The second coming

Right now there are two questions I hate.

The first: “Awww, when are you due?” Firstly how rude! Secondly I just had a baby, y’know 10 months ago, and I like cake and my postpartum tummy… Thirdly, these are my yoga pants, not my maternity pants -YOOOO-GAAAHH!!

The second: So when are you having another?

And this brings up a rather interesting dilemma. Solos or siblings? Do you need multiple children?

 I love Peachy, probably more than a mother should, and see our family as perfect as we are. But Husband and I have talked about childREN never child. 

A few months ago I was thinking of approaching Husband and seeing how the land lies with trying for our second baba but is this right for us? And more importantly is this right for Peachy?

Peachy is used to 2 parents loving and doting on her as a solo. A good 2:1 ratio in her favour. Would she respond well to a sibling?
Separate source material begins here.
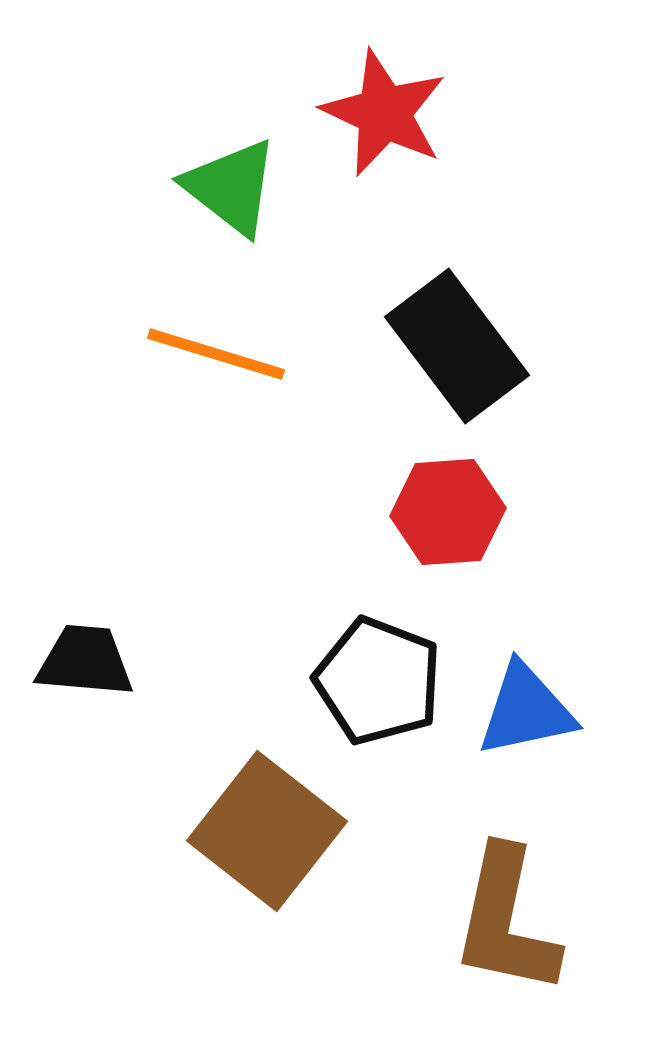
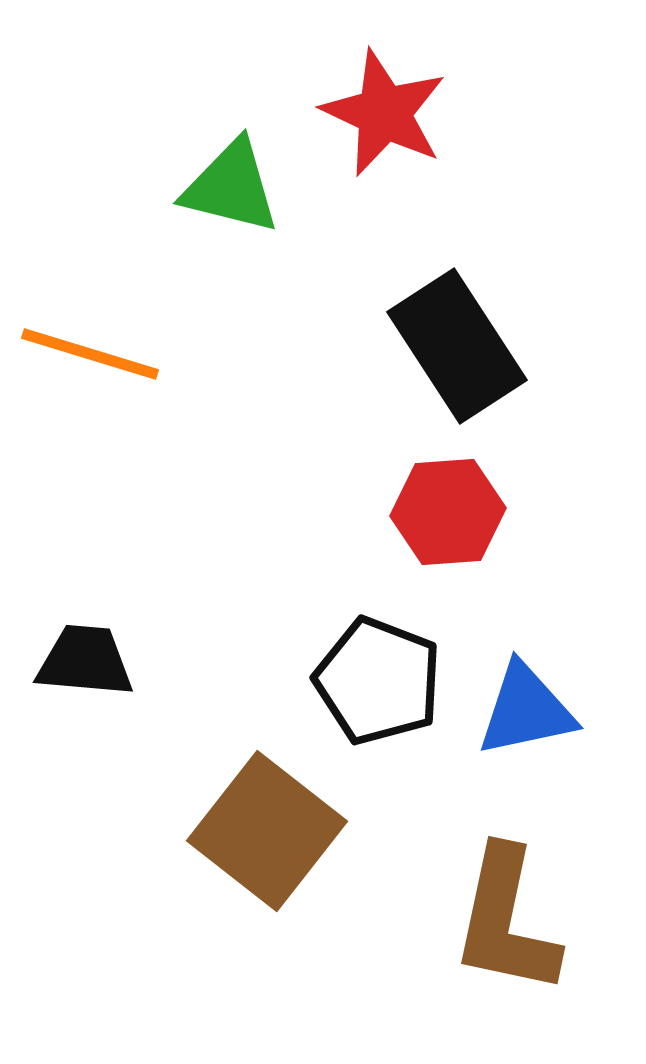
green triangle: rotated 24 degrees counterclockwise
black rectangle: rotated 4 degrees clockwise
orange line: moved 126 px left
A rival who evens up the parental odds and takes attention away from her? I know that at 10 months old these are probably not the questions she is pondering – more like “I wonder what the cat’s tail tastes like and why won’t she let me have a teency wincy nibble?!” But we do have to take this into consideration. As readers know, I had a most perfect and wonderful pregnancy and a very uncomplicated and smooth birthing process. What are the odds I’m going to get that twice?!

A good friend of mine is currently pregnant with her first baby and due in the next few months. I seem to be her oracle on all things pregnancy related (God help the poor girl!) and I can’t help but feel a little envious of her naivety for her upcoming birth. 

  • She doesn’t know when she is just at the start of her contractions thinking it won’t get worse than this that it actually bloody does.
  • She doesn’t know that breaking of waters is elating, disgusting and terrifying simultaneously.
  • She doesn’t know that there are points you think your body is going to tear open and you are going to deliver a vital organ alongside a baby.
  • That it’s nothing like you imagine it will be. The birthing plan is just something for your peace of mind and rarely looked at by the midwives!
  • But she also doesn’t know that rush of love and surge of emotions when you lie eyes on this perfect little person for the first time. 
  • That the face and eyes you imagined for nine months is now looking back at you.
  • That you instantly forget the pain that nearly tore you apart.

It is such a hard decision. Risk it and see what happens? Do siblings work better for a family dynamic?Who says we need the white picket fence and 2.4 children to be a perfect family?

One thought on “The second coming

  1. I feel the same! Our daughter has just turned
    2 and I’m slowly warming to the idea of a sibling for her, but still not just yet.
    She likes to have all the attention on her (even strangers in the shops haha), and I still feel like I couldn’t love another like I love her. When she was younger I was adamant it would just be her (it’s not been an easy ride – hospital trips, allergies etc.), but my nana (an only child) has recently been in hospital and she said she always wished she had a sibling. Which made me quite sad. So maybe one day Daisy will have a sibling, but we’re in no rush. We want to enjoy these early years with her and then be able to do the same classes etc with the next one. I’d also quite like her to have weaned before then too haha!